Film français de Sophie Beaulieu (2025), avec Vincent Macaigne, Zoé Marchal, Cécile de France, Adèle Journeaux, Gilbert Melki, Marianne Basler, Ludovic Thievon, Éric Guerin, Victor Bonnel, Souleymane Sylla, Guillaume Clerice, Gina Jimenez… 1h20. Sortie le 22 avril 2026.
Zoé Marchal
Un homme en proie à une rupture douloureuse se dit que mieux vaut ne pas être seul que mal accompagné et jette son dévolu sur une poupée de taille humaine achetée par correspondance qui prend soudainement vie et dépasse ses plus folles espérances. Le point de départ pourrait engendrer une comédie ou un film de science-fiction à la manière du très controversé Grandeur nature (1974) de Luis Berlanga qui déclencha en son temps l’ire conjuguée du franquisme et des féministes par sa radicalité caustique.

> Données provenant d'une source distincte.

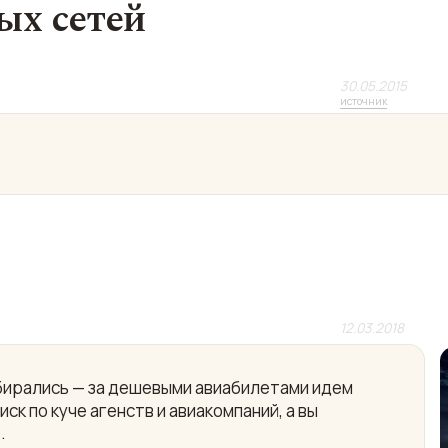
ых сетей
30.05.2015
источник
12.03.2018
собирались — за дешевыми авиабилетами идем
ск по куче агенств и авиакомпаний, а вы
.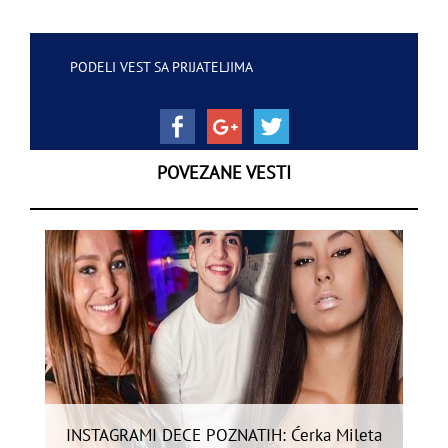
PODELI VEST SA PRIJATELJIMA
POVEZANE VESTI
INSTAGRAMI DECE POZNATIH: Ćerka Mileta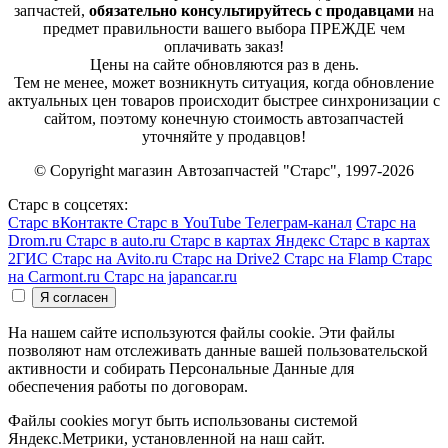
запчастей,
обязательно консультируйтесь с продавцами
на
предмет правильности вашего выбора ПРЕЖДЕ чем
оплачивать заказ!
Цены на сайте обновляются раз в день.
Тем не менее, может возникнуть ситуация, когда обновление
актуальных цен товаров происходит быстрее синхронизации с
сайтом, поэтому конечную стоимость автозапчастей
уточняйте у продавцов!
© Copyright магазин Автозапчастей "Старс", 1997-2026
Старс в соцсетях:
Старс вКонтакте
Старс в YouTube
Телеграм-канал
Старс на
Drom.ru
Старс в auto.ru
Старс в картах Яндекс
Старс в картах
2ГИС
Старс на Avito.ru
Старс на Drive2
Старс на Flamp
Старс
на Carmont.ru
Старс на japancar.ru
На нашем сайте используются файлы cookie. Эти файлы
позволяют нам отслеживать данные вашей пользовательской
активности и собирать Персональные Данные для
обеспечения работы по договорам.
Файлы cookies могут быть использованы системой
Яндекс.Метрики, установленной на наш сайт.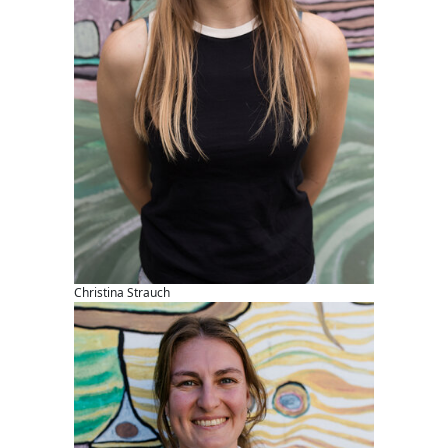
Christina Strauch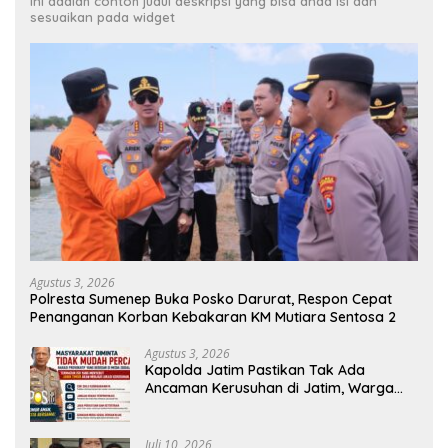
Ini adalah contoh judul deskripsi yang bisa anda isi dan
sesuaikan pada widget
Agustus 3, 2026
Polresta Sumenep Buka Posko Darurat, Respon Cepat
Penanganan Korban Kebakaran KM Mutiara Sentosa 2
Agustus 3, 2026
Kapolda Jatim Pastikan Tak Ada
Ancaman Kerusuhan di Jatim, Warga
Diminta Tak Percaya Hoaks
Juli 10, 2026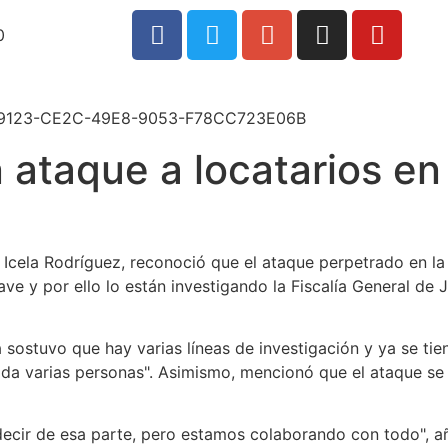
0
 ataque a locatarios en
Icela Rodríguez, reconoció que el ataque perpetrado en la
e y por ello lo están investigando la Fiscalía General de 
ia sostuvo que hay varias líneas de investigación y ya se ti
ida varias personas
. Asimismo, mencionó que el ataque se 
 decir de esa parte, pero estamos colaborando con todo
, a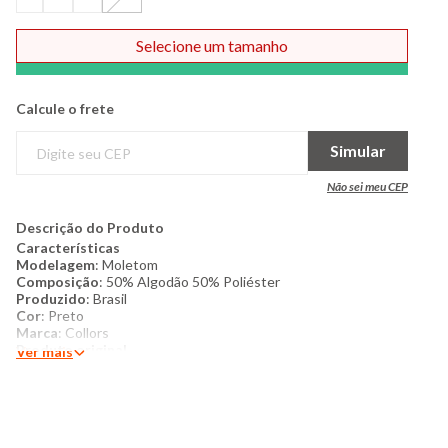
Selecione um tamanho
Comprar
Calcule o frete
Simular
Não sei meu CEP
Descrição do Produto
Características
Modelagem
: Moletom
Composição
: 50% Algodão 50% Poliéster
Produzido
: Brasil
Cor
: Preto
Marca
: Collors
Produto original
Ver mais
Mais
detalhes
: Jaqueta moletom feminina com capuz,
confeccionada em algodão com poliéster, oferecendo toque
macio, conforto térmico e boa durabilidade. Possui mangas
longas, capuz com cordão de ajuste e fechamento frontal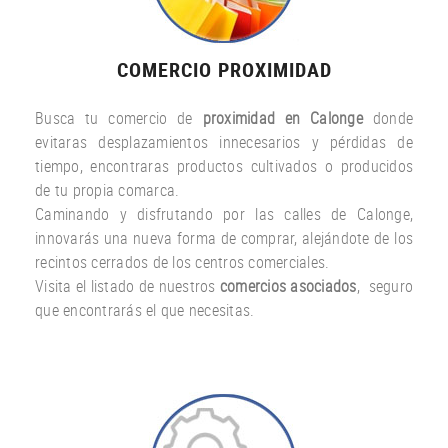
COMERCIO PROXIMIDAD
Busca tu comercio de
proximidad en Calonge
donde
evitaras desplazamientos innecesarios y pérdidas de
tiempo, encontraras productos cultivados o producidos
de tu propia comarca.
Caminando y disfrutando por las calles de Calonge,
innovarás una nueva forma de comprar, alejándote de los
recintos cerrados de los centros comerciales.
Visita el listado de nuestros
comercios asociados
, seguro
que encontrarás el que necesitas.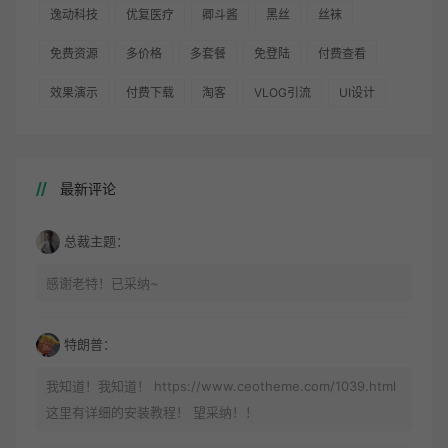
逸动科技
优复医疗
卿斗酱
黑丝
丝袜
免费资源
多价格
多套餐
免登陆
付费查看
效果演示
付费下载
淘客
VLOG引流
UI设计
最新评论
总裁主题：
感谢老特！已采纳~
特朗普：
我知道！我知道！ https://www.ceotheme.com/1039.html
这里有详细的安装教程！ 望采纳！！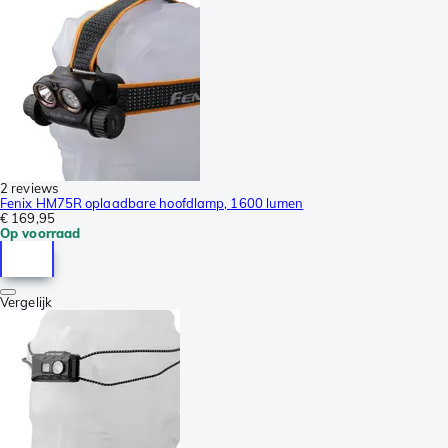
2 reviews
Fenix HM75R oplaadbare hoofdlamp, 1600 lumen
€ 169,95
Op voorraad
Vergelijk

Sophie Beaulieu a l’idée judicieuse de brouiller les cartes pour nous livrer une réflexion savoureuse sur les rapports si compliqués qu’entretiennent les sexes dans un monde percuté par les mouvements à géométrie variable Woke et #MeToo confondus. Avec cette question que ne pouvait sans doute poser légitimement qu’une femme en immersion dans la libido masculine : comment gérer les nouveaux rapports amoureux engendrés par la révolution des mœurs ? Ce film malicieux et plus profond que ne pourrait le laisser supposer son point de départ doit beaucoup à la personnalité de Vincent Macaigne en incorrigible rêveur maladroit confronté à une situation absurde dont certains seraient tentés d’abuser, face à une créature fantasmatique qu’interprète la très convaincante Zoé Marchal, transfuge de la série Skam, avec une spontanéité aussi inattendue que son innocence dépourvue de vécu donc de préjugés. Son compagnon humain l’utilise d’ailleurs moins comme un objet sexuel que comme une sorte de placebo sentimental, en accueillant cette “femme idéale” comme un signe du destin rien moins que normal. Au point de ne pas se poser de questions sur ce qui lui arrive.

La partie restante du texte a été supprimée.